Despite the criticism she received from those who thought she had been flouting public health guidelines last week, Raimondo also received many words of praise and congratulations.

Those wishing her well in this new role included Rhode Island Secretary of State Nellie M. Gorbea and Rhode Island Treasurer Seth Magaziner, among others. 

“Governor Gina Raimondo has been a trailblazing leader throughout her life,” Gorbea said. “In choosing her as his nominee for Commerce Secretary, President-Elect Biden is recognizing her experience and dedication to enhancing commerce,” Gorbea said on Friday. “Governor Raimondo will serve our nation well in this role.”

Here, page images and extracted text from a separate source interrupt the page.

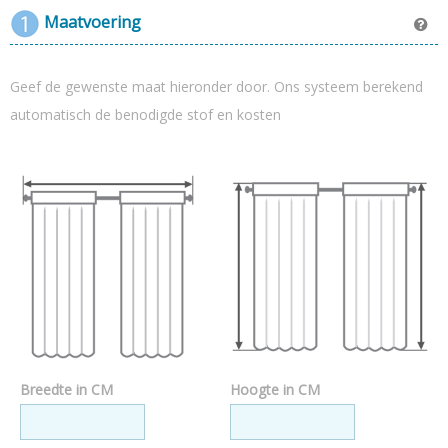
heeft.
Maatvoering
Collectie linnen: NewYork
Luxe inbetween gordijn
Ook beschikbaar als waveplooi
Geef de gewenste maat hieronder door. Ons systeem berekend
Hoge kwaliteit stof (vraag gratis kleurstaal aan)
automatisch de benodigde stof en kosten
Actie = gratis bezorgd (t.w.v. 29,00)
Breedte in CM
Hoogte in CM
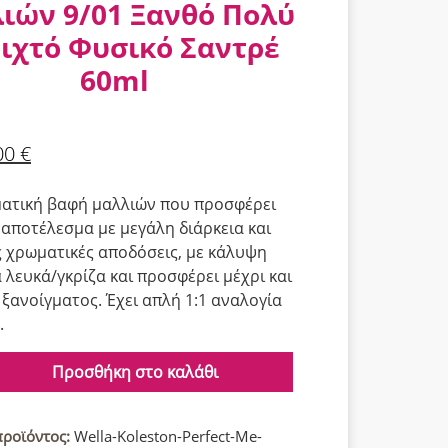
ιών 9/01 Ξανθό Πολύ
ιχτό Φυσικό Σαντρέ
60ml
00
€
ατική βαφή μαλλιών που προσφέρει
αποτέλεσμα με μεγάλη διάρκεια και
 χρωματικές αποδόσεις, με κάλυψη
 λευκά/γκρίζα και προσφέρει μέχρι και
 ξανοίγματος. Έχει απλή 1:1 αναλογία
.
Προσθήκη στο καλάθι
προϊόντος:
Wella-Koleston-Perfect-Me-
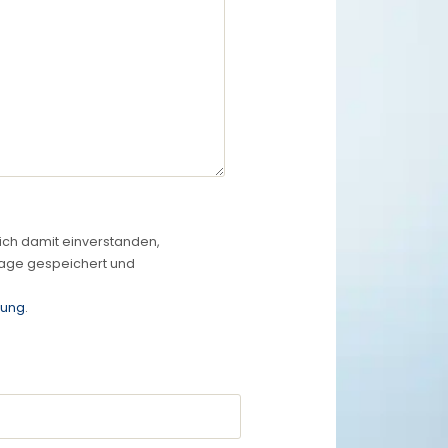
ich damit einverstanden,
rage gespeichert und
rung
.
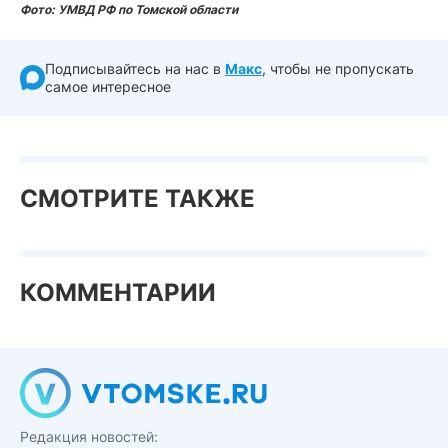
Фото: УМВД РФ по Томской области
Подписывайтесь на нас в
Макс
, чтобы не пропускать
самое интересное
СМОТРИТЕ ТАКЖЕ
КОММЕНТАРИИ
Редакция новостей:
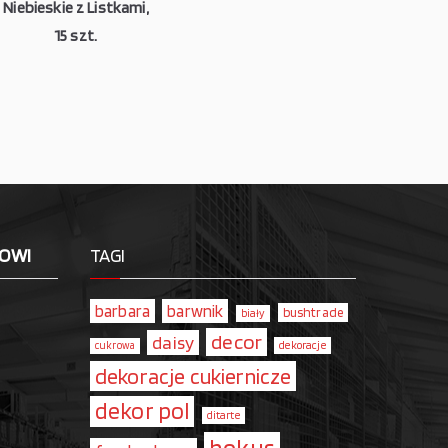
Niebieskie z Listkami,
15 szt.
LOWI
TAGI
barbara
barwnik
bushtrade
biały
decor
daisy
dekoracje
cukrowa
dekoracje cukiernicze
dekor pol
ditarte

Gorbea said she is “particularly looking forward to her leadership of the U.S. Census Bureau, which is operated by the Commerce Department.”

“I know I join Rhode Islanders in wishing her well as she goes forward to the confirmation process and look forward to congratulating her again in the near future,” she added. 

Magaziner, who worked closely with Raimondo “on a number of major initiatives, including [their] partnership to launch a once-in-a generation statewide school construction program,” wished the governor the best of luck in her new role.

“I know her to be capable and talented, and I have full confidence that she will serve our country well in this new role,” he said. “It is a source of pride for Rhode Islanders to have one of our own represented in the President’s cabinet. I look forward to continuing to work with Lt. Governor Dan McKee in service of the people of our state.”